Das Echo auf den Bericht über das Leben und Wirken des fast vergessenen ostpreußischen Schriftstellers ist noch immer spürbar. So schreibt Herr Arnold Krause aus Krefeld: „Alle Otto Boris-Freunde im In- und Ausland danken Ihnen ganz herzlich für Ihren ganzseitigen Bericht in der PAZ!“ Unser Landsmann aus dem masurischen Mykossen ist nicht nur ein Verehrer von Otto Boris, sondern auch von unsern großen ostpreußischen Literaten Otto Holz, Ernst Wiechert und Hermann Sudermann. Gerade für diesen Dramatiker und Epiker hat sich Herr Krause eminent eingesetzt, leider blieben seine Bemühungen um eine Sudermann-Gedenkmarke der Deutschen Post unerfüllt.

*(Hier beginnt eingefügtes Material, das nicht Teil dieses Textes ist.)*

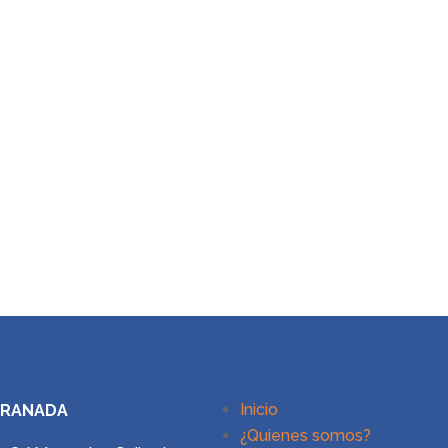
Inicio
GRANADA
¿Quienes somos?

Nun steht er mit dem russischen Schriftsteller und Übersetzer Sem Simkin aus Königsberg in Verbindung, der sich an den Sudermann-Verehrer gewandt hat, um seinen Wunsch realisieren zu können: Der mit dem Ostpreußischen Kulturpreis für Literatur ausgezeichnete, leidenschaftliche Verehrer der ostpreußischen Literatur möchte Sudermanns Roman „Frau Sorge“ in das Russische übersetzen. „Ich habe schon die neunteilige Serie Ostpreußische Literatur übersetzt und herausgegeben. Es ist Zeit für Sudermann!“ schreibt Simkin. Von Sudermanns „Litauischen Geschichten“, einigen Gedichten und Anekdoten liegt bereits eine Übersetzung vor, der litauische Konsul wollte die Auflage finanzieren, leider schien es bisher an den nötigen Mitteln zu fehlen. Und das gilt erst recht für „Frau Sorge“. Sem Simkin verlangt zwar kein Honorar für die Übersetzung, aber es ist nicht einmal ein Grundstock für die Herausgabe der geplanten 500 Exemplare vorhanden, deren Realisierung mit zirka 2500 Euro veranschlagt wird. Arnold Krause kann natürlich diese Summe nicht aufbringen und bittet deshalb im Namen von Sem Simkim, ihm zu helfen. Ich möchte diese Bitte nun weitergeben, denn ich kann in meiner Kolumne leider nicht auf die Fazilitäten eingehen. Wer sich mit Herrn Krause in Verbindung setzen will, hier seine Adresse: Arnold Krause, Thywissenstraße 70 in 47805 Krefeld, Telefon (0 21 51) 39 44 57. Sem Simkim, der ein Konto bei einer deutschen Bank eingerichtet hat, ist unter der Anschrift Batalnaja-Str. 35 – 14, in 236011 Kaliningrad und der Faxnummer 0 07 / 40 12 / 27 25 83 zu erreichen.